Marta Wieczorek mimo trójki dzieci znajduje czas nie tylko na pracę w dwóch szkołach, ale także na działalność polityczną. Od 2009 roku jest nauczycielką w Szkole Polskiej im. Janusza Korczaka w Reykjavíku. w tej chwili jest wicedyrektorką placówki. Pracuje też w szkole podstawowej Hólabrekkuskóli w stołecznej dzielnicy Brei.holt. W dni powszednie naucza tam języka islandzkiego dzieci obcego pochodzenia. Z kolei w soboty uczy historii Polski dzieci polskiego pochodzenia.
Wieczorek została wyróżniona przez władze stolicy tytułem „Reykjavíczanka Roku 2024”. W uzasadnieniu podkreślono jej zaangażowanie w nauczanie dzieci w Hólabrekkuskóli oraz wkład w promowanie nauczania języka ojczystego wśród polskich dzieci na Islandii.
Polska się wyróżnia
Część islandzkich emigrantów już wróciła, dzięki temu Polska stała się krajem z największą poza Islandią liczbą osób ze znajomością języka islandzkiego. Rząd w Reykjavíku zauważył, iż dobra znajomość obu języków wśród młodych otwiera szanse promocji islandzkiej kultury za granicą, więc wspiera nauczanie polskiego.

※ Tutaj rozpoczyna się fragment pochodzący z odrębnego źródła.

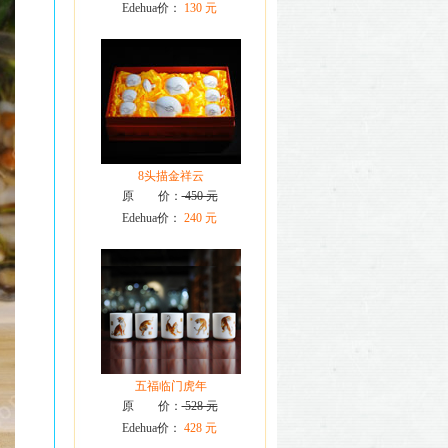
Edehua价：
130 元
8头描金祥云
原 价：
450 元
Edehua价：
240 元
五福临门虎年
原 价：
528 元
Edehua价：
428 元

Na wyspie mieszka aż 23 tysięcy Polaków. To największa grupa narodowa. To 6 procent populacji Islandii. Polacy pracują w branży budowlanej, w rybołówstwie i przetwórstwie oraz w turystyce i hotelarstwie. Co więcej, Polacy są gotowi podejmować pracę w mniejszych miejscowościach, którym groziłoby wyludnienie. Młodzi Islandczycy przenoszą się bowiem coraz częściej do stolicy.